Commit Graph

114 Commits

Author SHA1 Message Date
Ward Fisher
d281be2333
Merge branch 'main' into open_mem_truncated_file 2022-03-14 15:02:02 -06:00
Dennis Heimbigner
8b9253fef2 Fix various problem around VLEN's
re: https://github.com/Unidata/netcdf-c/issues/541
re: https://github.com/Unidata/netcdf-c/issues/1208
re: https://github.com/Unidata/netcdf-c/issues/2078
re: https://github.com/Unidata/netcdf-c/issues/2041
re: https://github.com/Unidata/netcdf-c/issues/2143

For a long time, there have been known problems with the
management of complex types containing VLENs.  This also
involves the string type because it is stored as a VLEN of
chars.

This PR (mostly) fixes this problem.

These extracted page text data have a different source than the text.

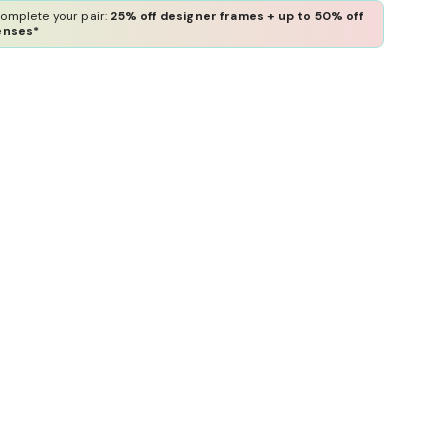
omplete your pair:
25% off designer frames + up to 50% off
enses*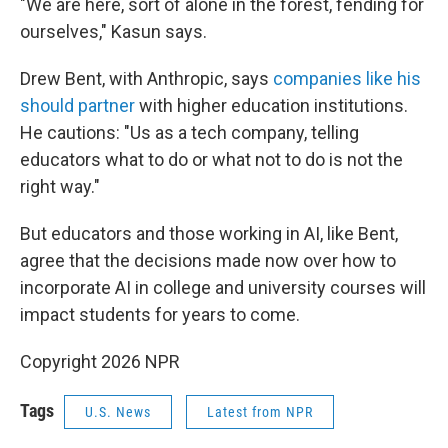
"We are here, sort of alone in the forest, fending for
ourselves," Kasun says.
Drew Bent, with Anthropic, says
companies like his
should partner
with higher education institutions.
He cautions: "Us as a tech company, telling
educators what to do or what not to do is not the
right way."
But educators and those working in AI, like Bent,
agree that the decisions made now over how to
incorporate AI in college and university courses will
impact students for years to come.
Copyright 2026 NPR
Tags
U.S. News
Latest from NPR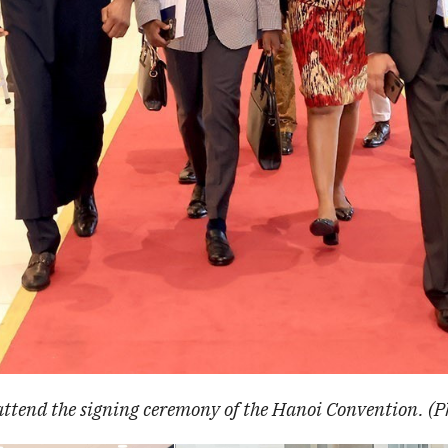
attend the signing ceremony of the Hanoi Convention. (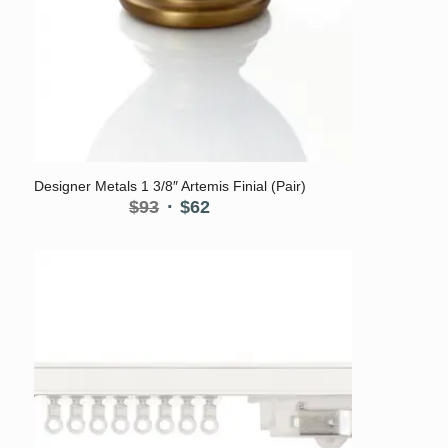
Designer Metals 1 3/8″ Artemis Finial (Pair)
Original
Current
$
93
$
62
price
price
was:
is:
$93.
$62.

But note that it adds new
functions to netcdf.h (see below) and this may require bumping
the .so number.  These new functions can be removed, if desired,
in favor of functions in netcdf_aux.h, but netcdf.h seems the
better place for them because they are intended as alternatives
to the nc_free_vlen and nc_free_string functions already in
netcdf.h.

The term complex type refers to any type that directly or
transitively references a VLEN type. So an array of VLENS, a
compound with a VLEN field, and so on.

In order to properly handle instances of these complex types, it
is necessary to have function that can recursively walk
instances of such types to perform various actions on them.  The
term "deep" is also used to mean recursive.

At the moment, the two operations needed by the netcdf library are:
* free'ing an instance of the complex type
* copying an instance of the complex type.

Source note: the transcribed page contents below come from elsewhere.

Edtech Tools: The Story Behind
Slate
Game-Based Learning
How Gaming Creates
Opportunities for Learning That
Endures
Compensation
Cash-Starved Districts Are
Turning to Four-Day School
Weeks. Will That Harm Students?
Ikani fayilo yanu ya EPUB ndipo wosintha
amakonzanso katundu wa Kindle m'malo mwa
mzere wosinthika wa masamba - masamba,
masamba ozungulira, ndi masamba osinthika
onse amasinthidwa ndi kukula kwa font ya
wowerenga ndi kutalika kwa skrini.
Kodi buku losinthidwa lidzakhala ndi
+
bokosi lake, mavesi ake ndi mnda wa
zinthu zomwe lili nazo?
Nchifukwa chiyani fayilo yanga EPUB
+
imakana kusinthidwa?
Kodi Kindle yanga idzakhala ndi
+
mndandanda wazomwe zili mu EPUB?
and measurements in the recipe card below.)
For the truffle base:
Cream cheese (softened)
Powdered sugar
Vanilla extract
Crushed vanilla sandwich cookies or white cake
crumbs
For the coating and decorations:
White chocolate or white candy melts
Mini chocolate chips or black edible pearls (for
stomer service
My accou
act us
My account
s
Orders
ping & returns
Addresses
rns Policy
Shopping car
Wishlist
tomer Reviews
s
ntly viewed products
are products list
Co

The current library does only shallow free and shallow copy of
complex types. This means that only the top level is properly
free'd or copied, but deep internal blocks in the instance are
not touched.

Note that the term "vector" will be used to mean a contiguous (in
memory) sequence of instances of some type. Given an array with,
say, dimensions 2 X 3 X 4, this will be stored in memory as a
vector of length 2*3*4=24 instances.

The use cases are primarily these.

## nc_get_vars
Suppose one is reading a vector of instances using nc_get_vars
(or nc_get_vara or nc_get_var, etc.).  These functions will
return the vector in the top-level memory provided.  All
interior blocks (form nested VLEN or strings) will have been
dynamically allocated.

After using this vector of instances, it is necessary to free
(aka reclaim) the dynamically allocated memory, otherwise a
memory leak occurs.  So, the recursive reclaim function is used
to walk the returned instance vector and do a deep reclaim of
the data.

Currently functions are defined in netcdf.h that are supposed to
handle this: nc_free_vlen(), nc_free_vlens(), and
nc_free_string().  Unfortunately, these functions only do a
shallow free, so deeply nested instances are not properly
handled by them.

Note that internally, the provided data is immediately written so
there is no need to copy it. But the caller may need to reclaim the
data it passed into the function.

## nc_put_att
Suppose one is writing a vector of instances as the data of an attribute
using, say, nc_put_att.

Internally, the incoming attribute data must be copied and stored
so that changes/reclamation of the input data will not affect
the attribute.

Again, the code inside the netcdf library does only shallow copying
rather than deep copy. As a result, one sees effects such as described
in Github Issue https://github.com/Unidata/netcdf-c/issues/2143.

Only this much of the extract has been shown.